▸ PROBLEM DETAILS
If a line in the entries below includes "gratis", pick it out and copy it.

****

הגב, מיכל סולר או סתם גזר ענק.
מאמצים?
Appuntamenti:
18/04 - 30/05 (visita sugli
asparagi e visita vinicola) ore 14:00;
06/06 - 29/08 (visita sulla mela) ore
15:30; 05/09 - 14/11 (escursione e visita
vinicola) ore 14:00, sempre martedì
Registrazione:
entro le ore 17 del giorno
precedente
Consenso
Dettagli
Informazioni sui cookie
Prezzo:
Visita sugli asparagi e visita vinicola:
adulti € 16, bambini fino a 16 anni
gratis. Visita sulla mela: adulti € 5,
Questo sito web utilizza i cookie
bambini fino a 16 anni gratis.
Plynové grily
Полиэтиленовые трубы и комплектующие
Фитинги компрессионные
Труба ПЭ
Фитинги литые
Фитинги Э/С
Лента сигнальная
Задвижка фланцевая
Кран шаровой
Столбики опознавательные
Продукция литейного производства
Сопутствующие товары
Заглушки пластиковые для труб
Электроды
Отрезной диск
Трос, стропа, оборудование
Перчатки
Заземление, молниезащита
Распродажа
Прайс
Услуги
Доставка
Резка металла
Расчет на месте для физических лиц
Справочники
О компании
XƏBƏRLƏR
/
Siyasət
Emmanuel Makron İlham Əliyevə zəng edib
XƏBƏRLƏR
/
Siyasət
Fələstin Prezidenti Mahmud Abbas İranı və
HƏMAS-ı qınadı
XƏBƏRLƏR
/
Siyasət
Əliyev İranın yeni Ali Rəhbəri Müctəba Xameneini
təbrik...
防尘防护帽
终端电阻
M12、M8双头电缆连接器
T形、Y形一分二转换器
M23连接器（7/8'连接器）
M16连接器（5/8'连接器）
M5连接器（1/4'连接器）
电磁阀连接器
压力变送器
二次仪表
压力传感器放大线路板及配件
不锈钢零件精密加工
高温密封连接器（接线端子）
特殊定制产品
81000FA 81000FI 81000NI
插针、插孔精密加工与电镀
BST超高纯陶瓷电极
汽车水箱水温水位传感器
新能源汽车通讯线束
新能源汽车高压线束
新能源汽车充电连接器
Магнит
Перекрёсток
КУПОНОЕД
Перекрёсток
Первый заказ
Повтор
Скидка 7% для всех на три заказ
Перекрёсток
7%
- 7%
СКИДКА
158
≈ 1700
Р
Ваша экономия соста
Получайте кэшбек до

****

▸ RESPONSE AREA
gratis. Visita sulla mela: adulti € 5,
bambini fino a 16 anni gratis.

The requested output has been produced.